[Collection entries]
---+---
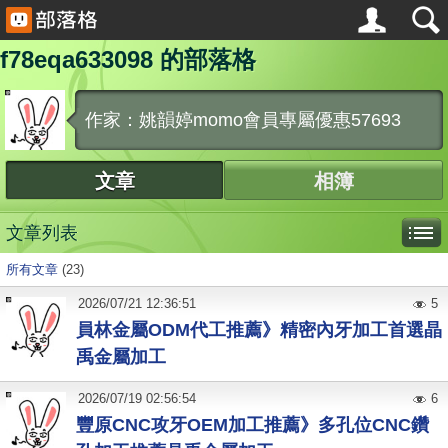
f78eqa633098 的部落格
作家：姚韻婷momo會員專屬優惠57693
文章
相簿
文章列表
所有文章
(23)
2026
/
07
/
21
12:36:51
5
員林金屬ODM代工推薦》精密內牙加工首選晶
禹金屬加工
2026
/
07
/
19
02:56:54
6
豐原CNC攻牙OEM加工推薦》多孔位CNC鑽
---+---
Output every record verbatim, skipping images.

» **Output of the task**
f78eqa633098 的部落格
作家：姚韻婷momo會員專屬優惠57693
文章
相簿
文章列表
所有文章
(23)
2026
/
07
/
21
12:36:51
5
員林金屬ODM代工推薦》精密內牙加工首選晶
禹金屬加工
2026
/
07
/
19
02:56:54
6
豐原CNC攻牙OEM加工推薦》多孔位CNC鑽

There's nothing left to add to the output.